Deep learning terminology can be difficult and overwhelming, especially to newcomers. This glossary tries to define the most commonly used terms.
Since terminology is constantly changing with new terms appearing every day this glossary will be in a permanent work in progress. Feel free to edit or suggest new terms using issues and pull requests.
- Activation function
- Affine layer
- Attention mechanism
- Autoencoder
- Average-Pooling
- Backpropagation
- Batch
- Batch normalization
- Bias
- Bias term
- Capsule Network
- Convolution Neural Network (CNN)
- Data augmentation
- Dropout
- Epoch
- Exploding gradient
- Feed-forward
- Gradient Recurrent Unit (GRU)
- Graph Convolutional Network (GCN)
- Generative Adversarial Network (GAN)
- Kernel
- Layer
- Loss function
- Learning rate
- Long Short-Term Memory (LSTM)
- Max-Pooling
- Multi Layer Perceptron (MLP)
- Pooling
- Pytorch
- Receptive field
- Recurrent Neural Network (RNN)
- Relational reasoning
- ReLU
- Residual Networks (ResNet)
- Siamese Neural Network
- Tensorflow
- Vanishing gradient
Activation functions live inside neural network layers and modify the data they receive before passing it to the next layer. Activation functions give neural networks their power — allowing them to model complex non-linear relationships. By modifying inputs with non-linear functions neural networks can model highly complex relationships between features.

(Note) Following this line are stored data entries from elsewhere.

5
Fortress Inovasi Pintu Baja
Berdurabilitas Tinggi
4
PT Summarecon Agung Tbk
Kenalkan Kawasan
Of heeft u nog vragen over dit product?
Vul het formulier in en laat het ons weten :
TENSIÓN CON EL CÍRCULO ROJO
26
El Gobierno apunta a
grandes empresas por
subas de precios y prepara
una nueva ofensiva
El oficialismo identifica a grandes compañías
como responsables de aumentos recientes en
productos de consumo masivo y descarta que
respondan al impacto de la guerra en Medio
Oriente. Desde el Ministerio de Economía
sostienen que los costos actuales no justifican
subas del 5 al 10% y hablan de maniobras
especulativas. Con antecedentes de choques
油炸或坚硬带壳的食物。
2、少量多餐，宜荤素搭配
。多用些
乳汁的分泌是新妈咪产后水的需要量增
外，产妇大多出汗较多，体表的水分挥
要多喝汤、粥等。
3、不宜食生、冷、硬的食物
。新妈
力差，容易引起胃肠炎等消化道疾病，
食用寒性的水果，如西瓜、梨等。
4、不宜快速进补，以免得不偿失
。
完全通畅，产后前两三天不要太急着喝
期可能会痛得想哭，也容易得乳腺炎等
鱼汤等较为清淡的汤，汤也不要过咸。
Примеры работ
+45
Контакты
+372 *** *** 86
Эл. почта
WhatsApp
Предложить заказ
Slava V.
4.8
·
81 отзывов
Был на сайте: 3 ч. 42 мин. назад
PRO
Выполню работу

Commonly used functions include tanh, ReLU (Rectified Linear Unit), sigmoid, softmax, and variants of these.
A fully-connected layer in a Neural Network. Affine means that each neuron in the previous layer is connected to each neuron in the current layer. In many ways, this is the “standard” layer of a Neural Network. Affine layers are often added on top of the outputs of Convolutional Neural Networks or Recurrent Neural Networks before making a final prediction. An affine layer is typically of the form y = f(Wx + b)

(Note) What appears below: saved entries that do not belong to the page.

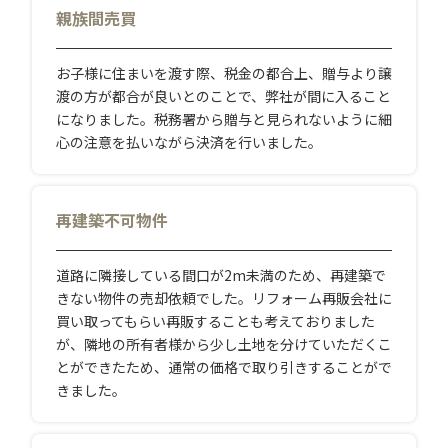
親族間売買
お子様に住まいを渡す際、税金の都合上、贈与より譲
渡の方が都合が良いとのことで、弊社が間に入ること
になりました。税務署から贈与と見られないように細
心の注意を払いながら決済を行いました。
再建築不可物件
道路に隣接している間口が2m未満のため、再建築で
きない物件の売却依頼でした。リフォーム再販会社に
買い取ってもらい再販することも考えておりました
が、隣地の所有者様から少し土地を分けていただくこ
とができたため、通常の価格で取り引きすることがで
きました。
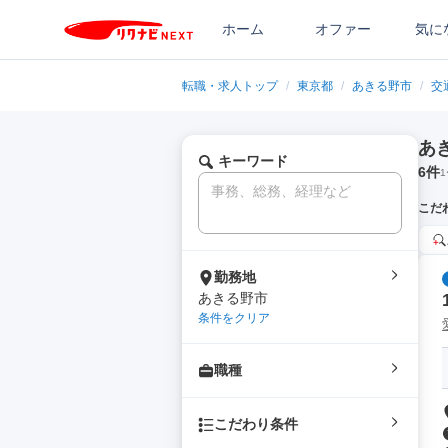
ホーム
オファー
気に
転職・求人トップ
/
東京都
/
あきる野市
/
交
あ
キーワード
6
件
1
こだ
勤務地
あきる野市
条件をクリア
職種
こだわり条件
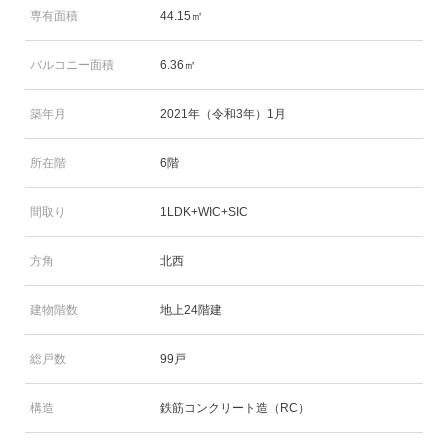
専有面積
44.15㎡
バルコニー面積
6.36㎡
築年月
2021年（令和3年）1月
所在階
6階
間取り
1LDK+WIC+SIC
方角
北西
建物階数
地上24階建
総戸数
99戸
構造
鉄筋コンクリート造（RC）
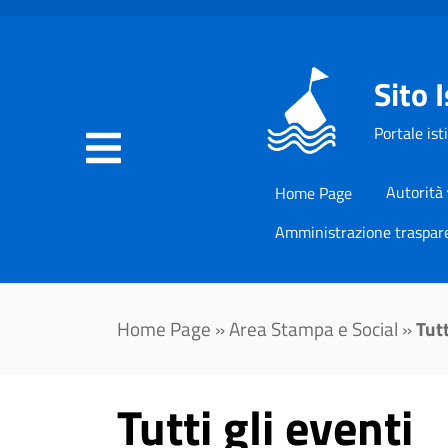
Sito 
Portale ist
Autorità
Home Page
Amministrazione traspar
Home Page
»
Area Stampa e Social
»
Tutt
Tutti gli eventi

where x are the layer inputs, W the parameters, b a bias vector, and f a nonlinear activation function
Attention Mechanisms are inspired by human visual attention, the ability to focus on specific parts of an image. Attention mechanisms can be incorporated in both Language Processing and Image Recognition architectures to help the network learn what to “focus” on when making predictions.
An Autoencoder is a Neural Network model whose goal is to predict the input itself, typically through a “bottleneck” somewhere in the network. By introducing a bottleneck, we force the network to learn a lower-dimensional representation of the input, effectively compressing the input into a good representation. Autoencoders are related to PCA and other dimensionality reduction techniques, but can learn more complex mappings due to their nonlinear nature. A wide range of autoencoder architectures exist, including Denoising Autoencoders, Variational Autoencoders, or Sequence Autoencoders.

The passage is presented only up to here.